For the autoregressive process we cannot make a general statement. There exists sets of coefficients (e.g., p = 1, |a1| < 1) which define stationary processes and other which define non-stationary processes (e.g., p = 1, a1 = 1 such that we obtain a random walk again). Estimation Strategy Given data X1, . . . , Xn, we would like to estimate μX (t) and γX (s, t) (and later use this fit time series models to our data). As discussed in the ’Example - Estimation of Mean’, we need stationarity so that we can link μX (t) and γX (s, t) meaningful to averages. Definition - Sample Mean Definition 1.16 Given data X1,...,Xn, we call X n = μˆ X = n If we have stationary data, we have the sample mean. ̄1􏰄n 1􏰄n E(Xn)=n E(Xt)=n μX =μX. Sample Mean - Variance If we have stationary data, we have var(X ̄n ) = cov(􏰄Xt,􏰄Xt) = t=1 t=1 􏰄 γX(t1,t2) t1,t2=1 􏰄 γX(h) 􏰄 1{t1−t2=h} t1 ,t2 =1 γX (h)(n − |h|) γX(t1 −t2) 􏰄 (1− )γX(h). |h| n h=−n+1 n Sample Mean - Variance Explanation for 􏰃n γ(t1 − t2) = 􏰃n−1 (n − |h|)γ(h): t1 ,t2 =1 h=−n+1 Let 1 = (1,...,1) be a vector of n ones. Then cov(􏰄Xt,􏰄Xt) = cov(1⊤(X1,...,Xt)⊤,1⊤(X1,...,Xt)⊤) γ(1,1) γ(1,2) ... γ(1,n) ⊤ γ(1,2) γ(2,2) ... γ(2,n) =1. .. .. .1 .... γ(1,n) ... ... γ(n,n)  γ(0) γ(1) ... γ(n−1) ⊤ γ(1) γ(0) ... γ(n−2) =1. .... .1 .... γ(n − 1) . . . . . . γ(0) Sample Mean - Variance - Remark We obtain the variance √ n−1 |h| var(nX ̄n)= 􏰄(1−n)γX(h). For comparison, in the white noise case with variance σε2, we would obtain var(√nX ̄n) = γ(0) = σε2. Depending on the dependence structure, 􏰃n−1 (1 − |h| )γX (h) can be larger or smaller than σε2.3 In any case, we need to take this into account if we construct confidence intervals for the sample mean. Under stationarity, we have that X ̄n is approximately normally distributed with standard deviation 􏰀1 n−1 |h| 􏰁1/2 σX ̄n= 􏰄(1−)γX(h) (1 − |h| )γX (h) since it is not straightforward. n . 3We will discuss later how to estimate 􏰃n−1 h=−n+1 Definition - Sample Autocovariance Function Definition 1.17 Given data X1, . . . , Xn, the sample autocovariance function is defined as γˆX(h)= 􏰄(Xt+h−X ̄n)(Xt−X ̄n), for h = 0, . . . , n − 1 and with γˆX (h) = γˆX (−h). For h > n − 1, we set γˆX (h) = 0.
The sample autocorrelation function is defined as
ρˆ X ( h ) = γˆ X ( h ) .
Note that in sum we have n − h summands but divide but n. If we would divide by n − h, we would the sample ACF would not be non-negative definite, a property the ACF has.
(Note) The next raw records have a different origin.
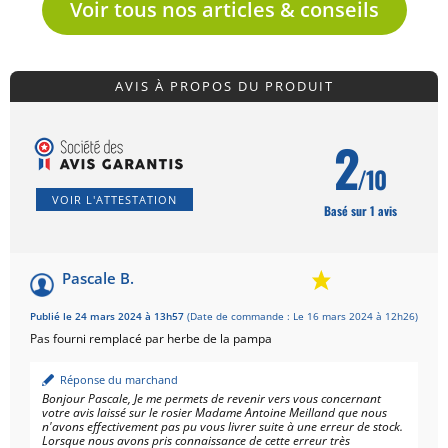
Voir tous nos articles & conseils
AVIS À PROPOS DU PRODUIT
2
/10
VOIR L'ATTESTATION
Basé sur 1 avis
Pascale B.
Publié le 24 mars 2024 à 13h57
(Date de commande : Le 16 mars 2024 à 12h26)
Pas fourni remplacé par herbe de la pampa
Réponse du marchand
Bonjour Pascale, Je me permets de revenir vers vous concernant
votre avis laissé sur le rosier Madame Antoine Meilland que nous
n'avons effectivement pas pu vous livrer suite à une erreur de stock.
Lorsque nous avons pris connaissance de cette erreur très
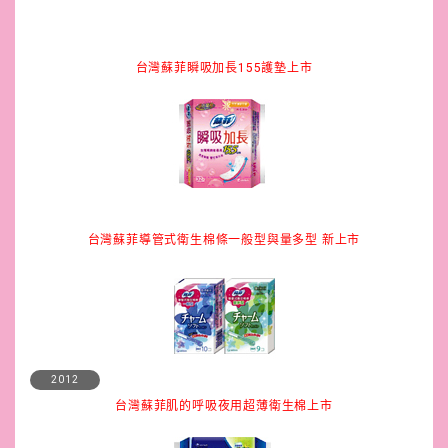
台灣蘇菲瞬吸加長155護墊上市
台灣蘇菲導管式衛生棉條一般型與量多型 新上市
2012
台灣蘇菲肌的呼吸夜用超薄衛生棉上市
Property – Sample Autocovariance Function
If our data is stationary, we have4
E[γˆX(h)]= n−|h|γX(h)+O(1).
Under stronger conditions, e.g., {Xt} is a linear processes and the white noise
possesses finite fourth moments, we have 5 γˆX(h)=γX(h)+OP(1/ n).
If {Xt} is an iid noise with finite fourth moments, the sample autocorrelation function ρˆX (h), for h = 1, . . . , H and any fixed H , is approximately normally distributed with zero mean and standard deviation given by
1 σ ρˆ X ( h ) = √ n .
4If we write for some (non-random) series {xn} xn = O(g(n)), it means that there exists some constant C > 0 such that x ≤ Cg(n) for any n, i.e., xn/g(n) is bounded.
5If we write for some random series {Xn} Xn = OP(g(n)), it means that there for any ε > 0 we find some constant M > 0 such that for any n P(Xn ≤ Mg(n)) ≥ 1 − ε, i.e. Xn/g(n) is bounded in probability.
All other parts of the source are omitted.